User Tools

Site Tools


guide:dell

Dell Cluster

Overview

The Dell cluster consists of 240 Dell C6100 nodes (12 cores, two sockets, Intel Xeon 2.93 GHz, 36GB RAM, QDR ConnectX2 Infiniband) which are linked into the pre-existing cluster ethernet network and infiniband fabric.

These nodes are:

  • cnode-6-1cnode-6-72
  • cnode-7-1cnode-7-72
  • cnode-8-1cnode-8-72
  • cnode-9-1cnode-9-23
  • dell-login01

and run a single operating system image, which at the time of installation is based on the Centos 5.7 distribution of Linux (which is a rebuild of RedHat Enterprise 5.7). Features of this OS distribution include:

  • GCC 4.1.2
  • glibc 2.5
  • kernel 2.6.18-274.3.1.el5
  • OFED 1.5.3

These differences lead to methods of code development which are distinct from the rest of Tsessebe system as it currently operates. However all the Dell nodes see the same /opt/gridware NFS and scratch Lustre filesystems as the older nodes.

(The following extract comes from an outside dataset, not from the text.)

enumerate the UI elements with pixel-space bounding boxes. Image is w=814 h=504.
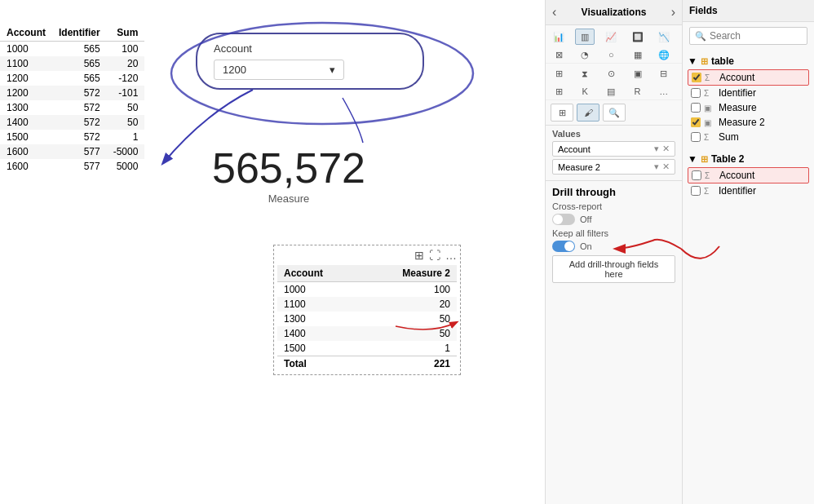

Modifications to shell initialization scripts

The following modifications should be made to the shell initialization scripts of new users; current users will need to make these changes individually. These changes are effective only on the Dell nodes (to be exact, on any node which has a file /etc/redhat-release) and will have no effect on the older nodes.

~/.bashrc

# Added for new Dell nodes:
if [ -f /etc/redhat-release ]; then
	. /etc/bashrc
# Initialize CHPC modules:
. /opt/gridware/modules-3.2.7/modules.sh
module load dell/default-environment
fi

~/.profile

# Added for new Dell nodes:
if [ -f /etc/redhat-release ]; then
	. ~/.bashrc
fi

These changes initialize the environment so that Dell-specific software is loaded into the search paths. The new module, dell/default-environment, automatically loads the pre-existing module inteltools (providing Intel compilers 12.0 and Intel MPI 4.0.1) and makes additional environment variable settings.

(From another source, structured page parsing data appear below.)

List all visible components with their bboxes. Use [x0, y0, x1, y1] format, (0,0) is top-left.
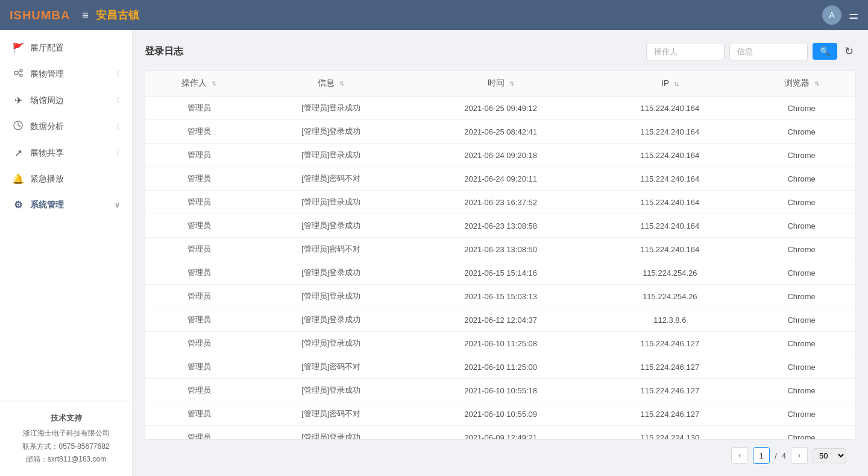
cell-info: [管理员]密码不对: [253, 402, 409, 426]
cell-operator: 管理员: [145, 402, 253, 426]
cell-browser: Chrome: [747, 97, 855, 120]
cell-operator: 管理员: [145, 355, 253, 379]
cell-info: [管理员]登录成功: [253, 332, 409, 355]
log-table: 操作人 ⇅ 信息 ⇅ 时间 ⇅ IP ⇅ 浏览器 ⇅ 管理员[管理员]登录成功2…: [145, 71, 855, 440]
cell-browser: Chrome: [747, 120, 855, 144]
cell-info: [管理员]登录成功: [253, 308, 409, 332]
cell-browser: Chrome: [747, 379, 855, 402]
sidebar-item-label: 展物管理: [30, 69, 64, 80]
cell-browser: Chrome: [747, 308, 855, 332]
cell-ip: 115.224.254.26: [592, 261, 747, 285]
sidebar-item-label: 展厅配置: [30, 43, 64, 54]
cell-ip: 115.224.240.164: [592, 120, 747, 144]
cell-time: 2021-06-24 09:20:11: [409, 167, 593, 191]
table-row: 管理员[管理员]登录成功2021-06-23 13:08:58115.224.2…: [145, 214, 855, 238]
cell-ip: 115.224.240.164: [592, 167, 747, 191]
svg-point-0: [14, 71, 18, 75]
table-row: 管理员[管理员]登录成功2021-06-12 12:04:37112.3.8.6…: [145, 308, 855, 332]
cell-ip: 115.224.240.164: [592, 97, 747, 120]
sidebar-item-label: 展物共享: [30, 148, 64, 159]
cell-time: 2021-06-15 15:14:16: [409, 261, 593, 285]
page-header: 登录日志 🔍 ↻: [145, 42, 856, 60]
col-time: 时间 ⇅: [409, 71, 593, 97]
refresh-icon: ↻: [844, 45, 854, 57]
per-page-select[interactable]: 50 100: [813, 448, 846, 463]
table-row: 管理员[管理员]密码不对2021-06-23 13:08:50115.224.2…: [145, 238, 855, 261]
layout: 🚩 展厅配置 展物管理 〈 ✈ 场馆周边: [0, 30, 868, 476]
sidebar-item-surroundings[interactable]: ✈ 场馆周边 〈: [0, 87, 132, 113]
sidebar-item-emergency[interactable]: 🔔 紧急播放: [0, 166, 132, 192]
cell-browser: Chrome: [747, 332, 855, 355]
cell-info: [管理员]登录成功: [253, 426, 409, 440]
sidebar-item-exhibits[interactable]: 展物管理 〈: [0, 61, 132, 87]
cell-browser: Chrome: [747, 144, 855, 167]
cell-time: 2021-06-10 11:25:00: [409, 355, 593, 379]
cell-operator: 管理员: [145, 332, 253, 355]
avatar[interactable]: A: [822, 5, 841, 25]
prev-page-button[interactable]: ‹: [731, 447, 748, 464]
svg-line-3: [18, 71, 20, 72]
sort-icon: ⇅: [339, 80, 344, 87]
main-content: 登录日志 🔍 ↻ 操作人 ⇅ 信息 ⇅ 时间 ⇅: [133, 30, 868, 476]
cell-browser: Chrome: [747, 191, 855, 214]
logo: ISHUMBA: [10, 8, 70, 22]
cell-operator: 管理员: [145, 426, 253, 440]
sidebar-item-label: 数据分析: [30, 121, 64, 132]
cell-ip: 115.224.240.164: [592, 144, 747, 167]
cell-ip: 115.224.246.127: [592, 402, 747, 426]
page-title: 登录日志: [145, 45, 646, 58]
search-area: 🔍 ↻: [646, 42, 856, 60]
flag-icon: 🚩: [12, 42, 24, 54]
total-pages: 4: [782, 451, 786, 460]
chevron-down-icon: ∨: [115, 201, 120, 209]
cell-ip: 115.224.240.164: [592, 191, 747, 214]
col-operator: 操作人 ⇅: [145, 71, 253, 97]
gear-icon: ⚙: [12, 199, 24, 211]
search-button[interactable]: 🔍: [813, 43, 837, 60]
cell-time: 2021-06-15 15:03:13: [409, 285, 593, 308]
cell-info: [管理员]密码不对: [253, 355, 409, 379]
sort-icon: ⇅: [674, 81, 679, 87]
chevron-right-icon: 〈: [113, 148, 120, 158]
cell-browser: Chrome: [747, 261, 855, 285]
svg-line-4: [18, 74, 20, 75]
cell-ip: 115.224.246.127: [592, 355, 747, 379]
sidebar-item-label: 系统管理: [30, 200, 64, 211]
sidebar-item-system[interactable]: ⚙ 系统管理 ∨: [0, 192, 132, 218]
sort-icon: ⇅: [212, 80, 216, 87]
cell-info: [管理员]登录成功: [253, 285, 409, 308]
chevron-right-icon: 〈: [113, 69, 120, 80]
cell-info: [管理员]登录成功: [253, 191, 409, 214]
info-search-input[interactable]: [729, 43, 808, 60]
table-row: 管理员[管理员]登录成功2021-06-15 15:14:16115.224.2…: [145, 261, 855, 285]
sidebar-item-analytics[interactable]: 数据分析 〈: [0, 113, 132, 140]
table-row: 管理员[管理员]登录成功2021-06-15 15:03:13115.224.2…: [145, 285, 855, 308]
cell-time: 2021-06-10 10:55:18: [409, 379, 593, 402]
operator-search-input[interactable]: [646, 43, 725, 60]
cell-operator: 管理员: [145, 238, 253, 261]
cell-operator: 管理员: [145, 97, 253, 120]
cell-ip: 115.224.246.127: [592, 379, 747, 402]
table-row: 管理员[管理员]登录成功2021-06-24 09:20:18115.224.2…: [145, 144, 855, 167]
footer-contact: 联系方式：0575-85677682: [12, 440, 120, 454]
log-table-wrap: 操作人 ⇅ 信息 ⇅ 时间 ⇅ IP ⇅ 浏览器 ⇅ 管理员[管理员]登录成功2…: [145, 70, 856, 440]
col-ip: IP ⇅: [592, 71, 747, 97]
cell-info: [管理员]登录成功: [253, 379, 409, 402]
next-page-button[interactable]: ›: [791, 447, 808, 464]
col-browser: 浏览器 ⇅: [747, 71, 855, 97]
table-row: 管理员[管理员]登录成功2021-06-23 16:37:52115.224.2…: [145, 191, 855, 214]
sidebar-item-sharing[interactable]: ↗ 展物共享 〈: [0, 140, 132, 166]
sidebar-item-gallery[interactable]: 🚩 展厅配置: [0, 35, 132, 61]
sidebar: 🚩 展厅配置 展物管理 〈 ✈ 场馆周边: [0, 30, 133, 476]
cell-time: 2021-06-10 10:55:09: [409, 402, 593, 426]
menu-icon[interactable]: ≡: [82, 9, 89, 22]
table-row: 管理员[管理员]登录成功2021-06-09 12:49:21115.224.2…: [145, 426, 855, 440]
cell-ip: 115.224.246.127: [592, 332, 747, 355]
header: ISHUMBA ≡ 安昌古镇 A ⚌: [0, 0, 868, 30]
cell-time: 2021-06-23 13:08:50: [409, 238, 593, 261]
refresh-button[interactable]: ↻: [842, 42, 856, 60]
cell-info: [管理员]登录成功: [253, 97, 409, 120]
cell-info: [管理员]登录成功: [253, 261, 409, 285]
header-right: A ⚌: [822, 5, 858, 25]
settings-icon[interactable]: ⚌: [849, 8, 858, 22]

Please note that these changes are essential for proper operation of an account using the Dell compute nodes.

Custom changes to ~/.bashrc or ~/.profile are still possible but care should be taken not to interfere with the initial environment set up above — this means that customisations should respect the following conditions:

  • customisations should appear in the files after the above sections
  • customisations should not overwrite settings to PATH or LD_LIBRARY_PATH but should append or prepend to them instead.

Code Development

To ensure compatibility of user code with the Dell nodes it is recommended that binaries intended to run on these are recompiled in the target environment. To this end, one node has been configured as a new login node: dell-login01. Users should login to dell-login01 from one of the existing login nodes (login01, login02) using ssh, as in:

ssh dell-login01

Standard linux utilities and the GCC compilers are available on this node, but the Intel compilers 12.0 and Intel MPI are already loaded into the environment by the dell/default-environment module. It is recommended to compile code using the Intel compilers (icc and ifort) for best performance. E.g.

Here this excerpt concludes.